Good upper bound for $\int_0^1 (1 + 2x)/\sqrt{x + x^3}$

Question

I am trying to obtain an upper and lower estimate for the integral $$I = \int_0^1 \overbrace{\frac{1}{\sqrt{x^2+1}} \left( \frac{1}{\sqrt{x}} + 2\sqrt{x}\right)}^{\Large f(x)}\,\mathrm{d}x,$$ and an approximate value. Eg finding two integrals such that

$$I_l < I < I_u$$

Since the integrand is strictly decreasing on $[0,1]$, a good lower bound is for example $f(1) = 3/\sqrt{2}$. An even better lower estimate can be found by using the taylor expansion of $f$ around $x=1$. For example $$I_l = \int \frac{3}{\sqrt{2}} - \frac{1}{\sqrt{2}}(x-1) + \frac{1}{3\sqrt{2}}(x-1)^2\,\mathrm{d}x = \frac{43}{12\sqrt{2}} $$

But how can one find a good upper estimate for integral? I tried doing $$ I_u = \int_0^1 \frac{1}{\sqrt{x}} + 2\sqrt{x}\,\mathrm{d}x = \frac{10}{3}$$ However this is not a particularly accurate estimate.

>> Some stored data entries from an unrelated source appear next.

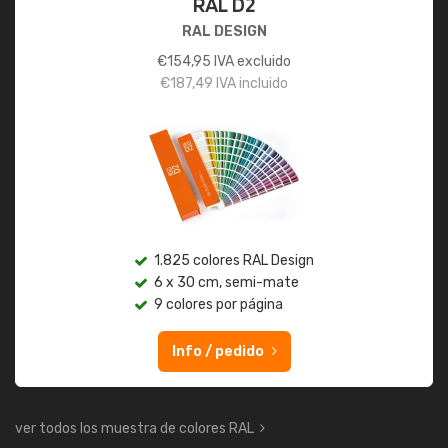
RAL D2
RAL DESIGN
€
154,95
IVA excluido
€
187,49
IVA incluido
1.825 colores RAL Design
6 x 30 cm, semi-mate
9 colores por página
Info / pedido
ver todos los muestra de colores RAL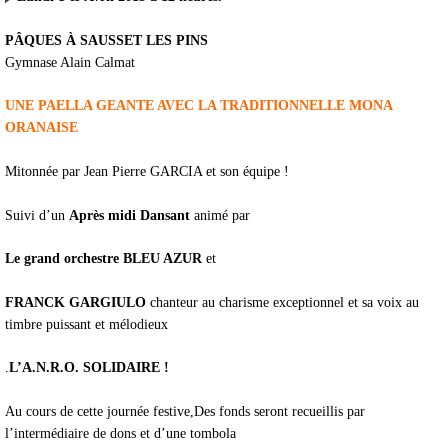
PÂQUES À SAUSSET LES PINS
Gymnase Alain Calmat
UNE PAELLA GEANTE AVEC LA TRADITIONNELLE MONA
ORANAISE
Mitonnée par Jean Pierre GARCIA et son équipe !
Suivi d’un
Après midi Dansant
animé par
Le grand orchestre BLEU AZUR
et
FRANCK GARGIULO
chanteur au charisme exceptionnel et sa voix au
timbre puissant et mélodieux
.
L’A.N.R.O. SOLIDAIRE !
Au cours de cette journée festive,Des fonds seront recueillis par
l’intermédiaire de dons et d’une tombola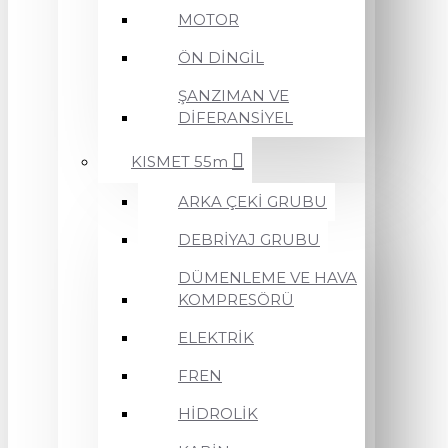
MOTOR
ÖN DİNGİL
ŞANZIMAN VE
DİFERANSİYEL
KISMET 55m
ARKA ÇEKİ GRUBU
DEBRİYAJ GRUBU
DÜMENLEME VE HAVA
KOMPRESÖRÜ
ELEKTRİK
FREN
HİDROLİK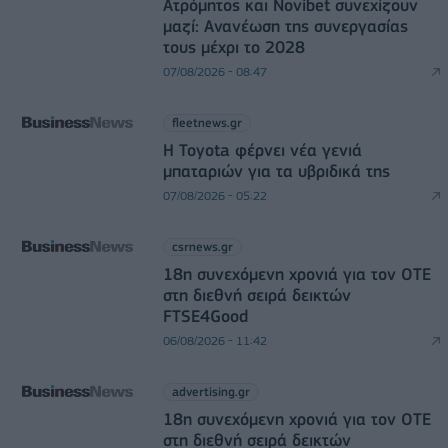
Ατρόμητος και Novibet συνεχίζουν
μαζί: Ανανέωση της συνεργασίας
τους μέχρι το 2028
07/08/2026 - 08:47
fleetnews.gr
Η Toyota φέρνει νέα γενιά
μπαταριών για τα υβριδικά της
07/08/2026 - 05:22
csrnews.gr
18η συνεχόμενη χρονιά για τον ΟΤΕ
στη διεθνή σειρά δεικτών
FTSE4Good
06/08/2026 - 11:42
advertising.gr
18η συνεχόμενη χρονιά για τον ΟΤΕ
στη διεθνή σειρά δεικτών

Does anyone have any better suggestions for finding a good upper estimate?

Answer 1

Substituting $x:=t^2$ $\>(0\leq t\leq1)$ we obtain $$I=2\int_0^1{1+2t^2\over\sqrt{1+t^4}}\ dt\doteq 2.98808\ .$$ So the challenge would be to prove at least $I<3$.

Since the function $f(t):=(1+t^4)^{-1/2}$ cannot be well approximated by polynomials over the whole range $[0,1]$ we split the integral up into two parts $I_1:=\int_0^{2/3}$ and $I_2:=\int_{2/3}^1$.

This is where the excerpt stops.